Peter Eisentraut <[EMAIL PROTECTED]> writes:
> In other words, an info, notice, or warning must have a class 00, 01, 02.

I suspect though that the spec is assuming that the SQLSTATE code is the
*only* way for the application to determine whether the message is
success, warning, or error.  Since we have other signaling mechanisms
(the severity field, or even more basically the Error/Notice message
type distinction), I'm not convinced we need to be entirely anal about
this division.

AFAICS the alternative to misusing error-class SQLSTATEs as warnings is
that we invent implementation-specific warning codes.  Is it really
worth having two codes for what amounts to the same condition?

> However, I noticed several warnings that use codes that are intended for
> errors, for example in portalcmds.c and xact.c.

Several of them are things that probably *ought* to be errors, as you
noted in a later message.  I don't recall exactly what other sins I
committed in this area (the whole effort is already becoming a blur ;-)).
We have time to rejigger around the edges though --- I have no objection
to reassigning codes during beta.  Once we release it will get harder.

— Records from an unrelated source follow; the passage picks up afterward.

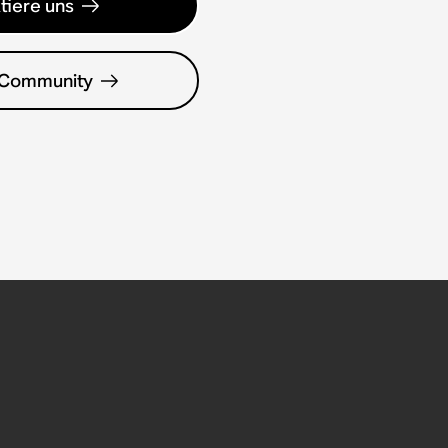
tiere uns
 Community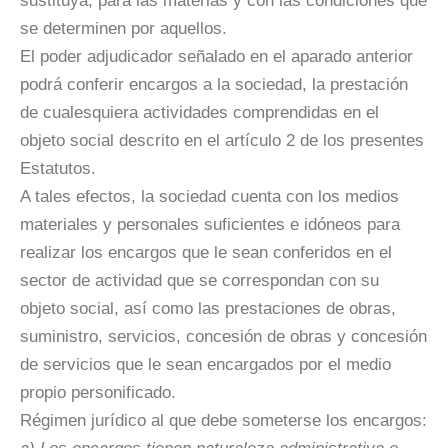
sustituya, para las materias y con las condiciones que
se determinen por aquellos.
El poder adjudicador señalado en el aparado anterior
podrá conferir encargos a la sociedad, la prestación
de cualesquiera actividades comprendidas en el
objeto social descrito en el artículo 2 de los presentes
Estatutos.
A tales efectos, la sociedad cuenta con los medios
materiales y personales suficientes e idóneos para
realizar los encargos que le sean conferidos en el
sector de actividad que se correspondan con su
objeto social, así como las prestaciones de obras,
suministro, servicios, concesión de obras y concesión
de servicios que le sean encargados por el medio
propio personificado.
Régimen jurídico al que debe someterse los encargos:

A possibly related sin in the same category is that I think that the
class-40 SQLSTATEs are intended to imply that the server has forcibly
aborted your whole transaction --- not just the current statement, which
is what I think the spec envisions for all the other error classes.
We do not currently make that distinction, but sooner or later we will.
Perhaps we should avoid the class-40 codes and make our own
implementation-dependent codes for deadlock detection and so forth.